A galvanometer together with an unknown resistance in series is connected across two identical batteries each of 1.5 volts when the batteries are connected in series the galvanometer records a current of 1 m and when batteries are connected in parallel the current is 16 and what is the internal resistance of each battery

Answer 1

Answer:

Explanation:

The net resistance = R+2r

Potential Difference(V) = 3V

As from the ohms law

3 = 1(R+2r)---------- 1.)

The net resistance in second case = R+r/2

V = 1.5V I =6A

1.5 = 6(R+r/2)

¼ =R+r/2 ---------(2.)

3r/2 = 11/4

r = 22/12

r =1.83 ohm

Answer 2

Answer:

The internal resistance is $\dfrac{1}{3}$

Explanation:

Given that,

Voltage = 1.5 volt

Current in series = 1 A

Current in parallel = 0.6 A

Let R be the combine resistance of galvanometer and an unknown resistance and r the internal resistance of each battery.

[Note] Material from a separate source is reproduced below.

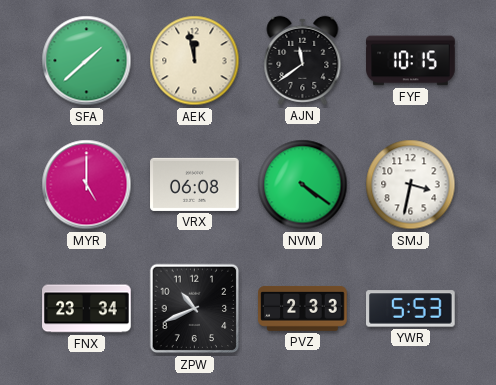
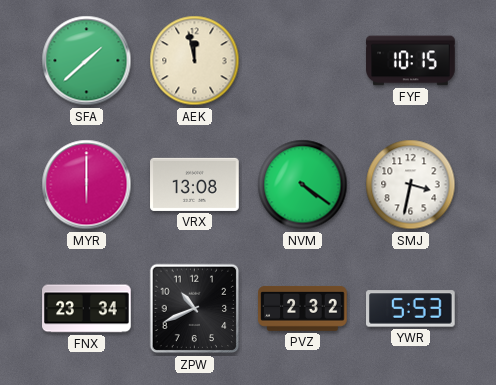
AJN: 11:39 -> none
MYR: 5:00 -> 6:00
VRX: 06:08 -> 13:08
PVZ: 2:33 -> 2:32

When the batteries, each of emf E are connected in series

The net emf  = 2E

The net internal resistance = 2r

We need to calculate the resistance and internal resistance

Using formula of current

$i_{1}=\dfrac{2E}{R+2r}$

Put the value into the formula

$1=\dfrac{2\times1.5}{R+2r}$

$R+2r=3.0$....(I)

When the batteries are connected in parallel, the emf remains E and net internal resistance become $\dfrac{r}{2}$

We need to calculate the current

Using formula of current

$i_{2}=\dfrac{E}{R+\dfrac{r}{2}}$

$i_{2}=\dfrac{2E}{2R+r}$

$2R+r=\dfrac{2E}{i_{2}}$

Put the value intro the formula

$2R+r=\dfrac{2\times1.5}{0.6}$

$2R+r=5$....(II)

From equation (I) and (II)

$r=\dfrac{1}{3}\ \Omega$

Hence, The internal resistance is $\dfrac{1}{3}$.